# Data for this exercise:

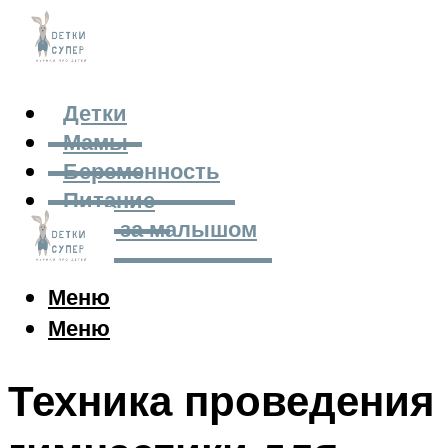
Детки
Мамы
Беременность
Питание
Уход за малышом
Меню
Меню
Техника проведения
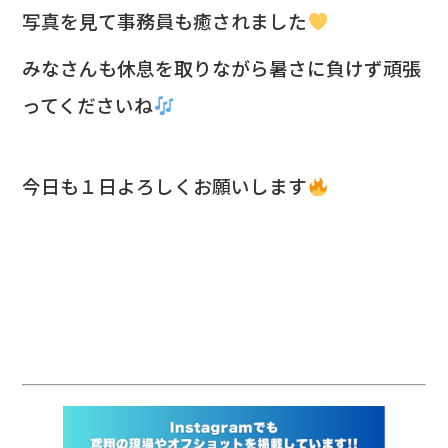
写真を見て事務員も癒されました
みなさんも休息を取りながら暑さに負けず頑張
ってくださいね
今日も１日よろしくお願いします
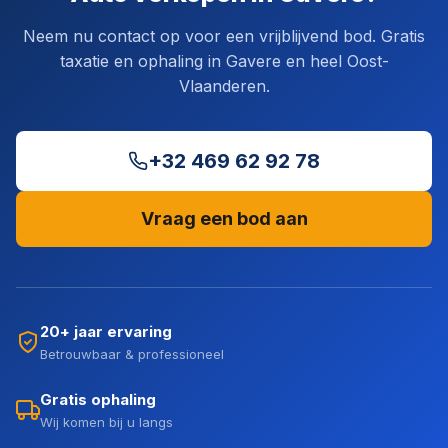
Neem nu contact op voor een vrijblijvend bod. Gratis
taxatie en ophaling in Gavere en heel Oost-
Vlaanderen.
+32 469 62 92 78
Vraag een bod aan
20+ jaar ervaring
Betrouwbaar & professioneel
Gratis ophaling
Wij komen bij u langs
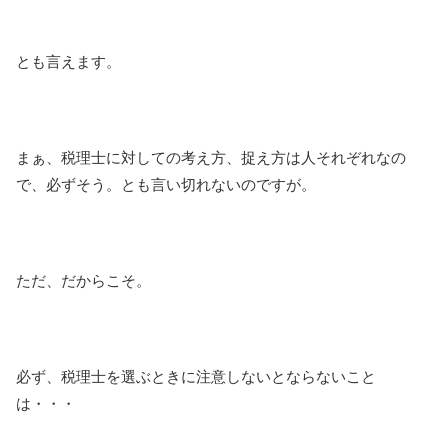
とも言えます。
まぁ、税理士に対しての考え方、捉え方は人それぞれなの
で、必ずそう。とも言い切れないのですが。
ただ、だからこそ。
必ず、税理士を選ぶときに注意しないとならないこと
は・・・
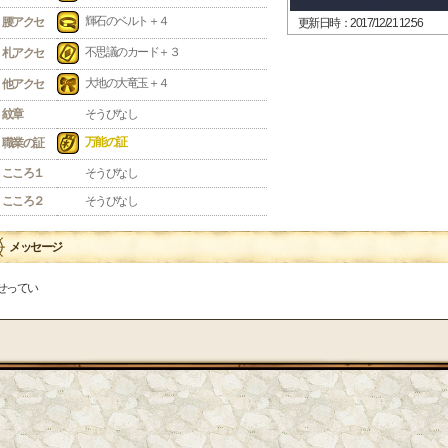
輝石のベルト＋４
腰アクセ
更新日時：2017/12/21 12:56
不思議のカード＋３
札アクセ
大地の大竜玉＋４
他アクセ
紋章
そうびなし
万能の証
職業の証
こころ１
そうびなし
こころ２
そうびなし
メッセージ
せってい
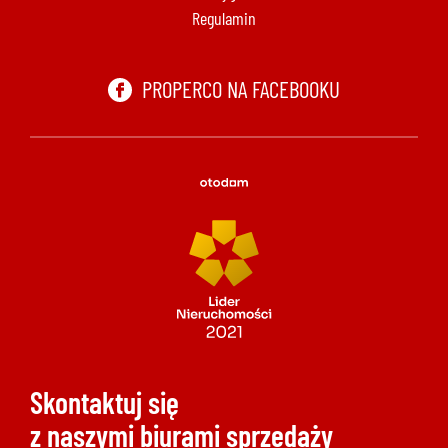
Regulamin
PROPERCO NA FACEBOOKU
Skontaktuj się
z naszymi biurami sprzedaży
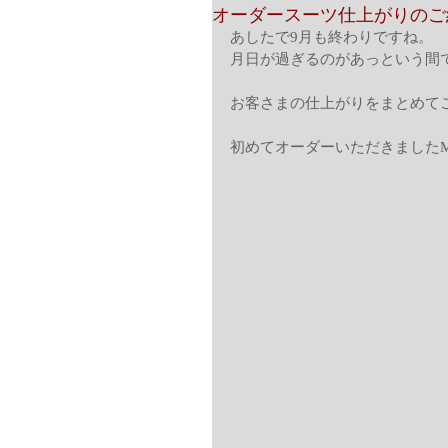
オーダースーツ仕上がりのご
あしたで9月も終わりですね。
月日が過ぎるのがあっという間
お客さまの仕上がりをまとめて
初めてオーダーいただきました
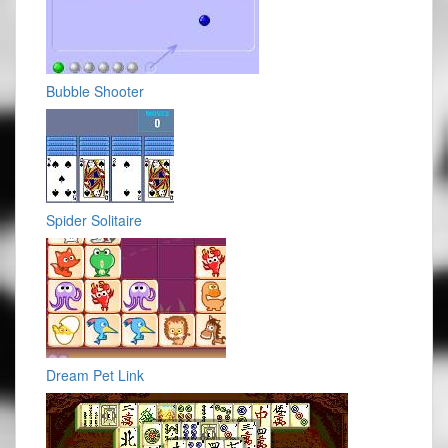
Bubble Shooter
Spider Solitaire
Dream Pet Link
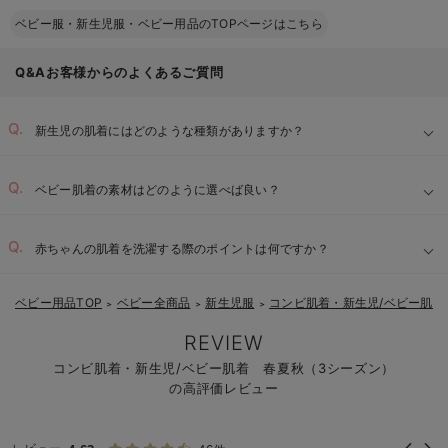
ベビー服・新生児服・ベビー用品のTOPページはこちら
Q&Aお客様からのよくあるご質問
新生児の肌着にはどのような種類がありますか？
ベビー肌着の素材はどのように選べば良い？
赤ちゃんの肌着を洗濯する際のポイントは何ですか？
ベビー用品TOP
ベビー全商品
新生児服
コンビ肌着・新生児/ベビー肌着
＞
＞
＞
REVIEW
コンビ肌着・新生児/ベビー肌着 春夏秋（3シーズン）
の高評価レビュー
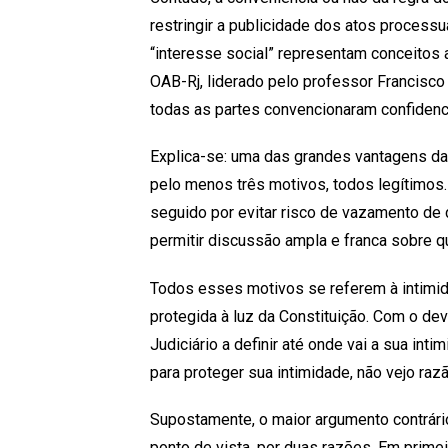
restringir a publicidade dos atos processu
“interesse social” representam conceitos
OAB-Rj, liderado pelo professor Francisco C
todas as partes convencionaram confidenci
Explica-se: uma das grandes vantagens da a
pelo menos três motivos, todos legítimos. 
seguido por evitar risco de vazamento de 
permitir discussão ampla e franca sobre 
Todos esses motivos se referem à intimid
protegida à luz da Constituição. Com o de
Judiciário a definir até onde vai a sua int
para proteger sua intimidade, não vejo razão
Supostamente, o maior argumento contrário
ponto de vista, por duas razões. Em prime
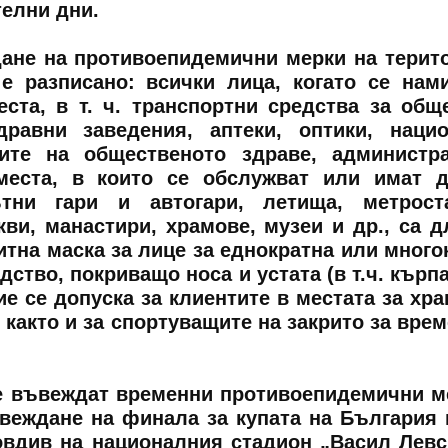
телни дни.
дане на противоепидемични мерки на терит
е разписано: всички лица, когато се нам
ста, в т. ч. транспортни средства за общ
дравни заведения, аптеки, оптики, наци
ите на общественото здраве, администр
места, в които се обслужват или имат 
ътни гари и автогари, летища, метрост
кви, манастири, храмове, музеи и др., са 
итна маска за лице за еднократна или много
дство, покриващо носа и устата (в т.ч. кърпа
е се допуска за клиентите в местата за хра
 както и за спортуващите на закрито за врем
се въвеждат временни противоепидемични м
веждане на финала за купата на България
вдив на националния стадион „Васил Левс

# What you will do:
Go through the entries above and report each line with the string "pelo" in it.

# Solution to the exercise:
OAB-Rj, liderado pelo professor Francisco C
pelo menos três motivos, todos legítimos. 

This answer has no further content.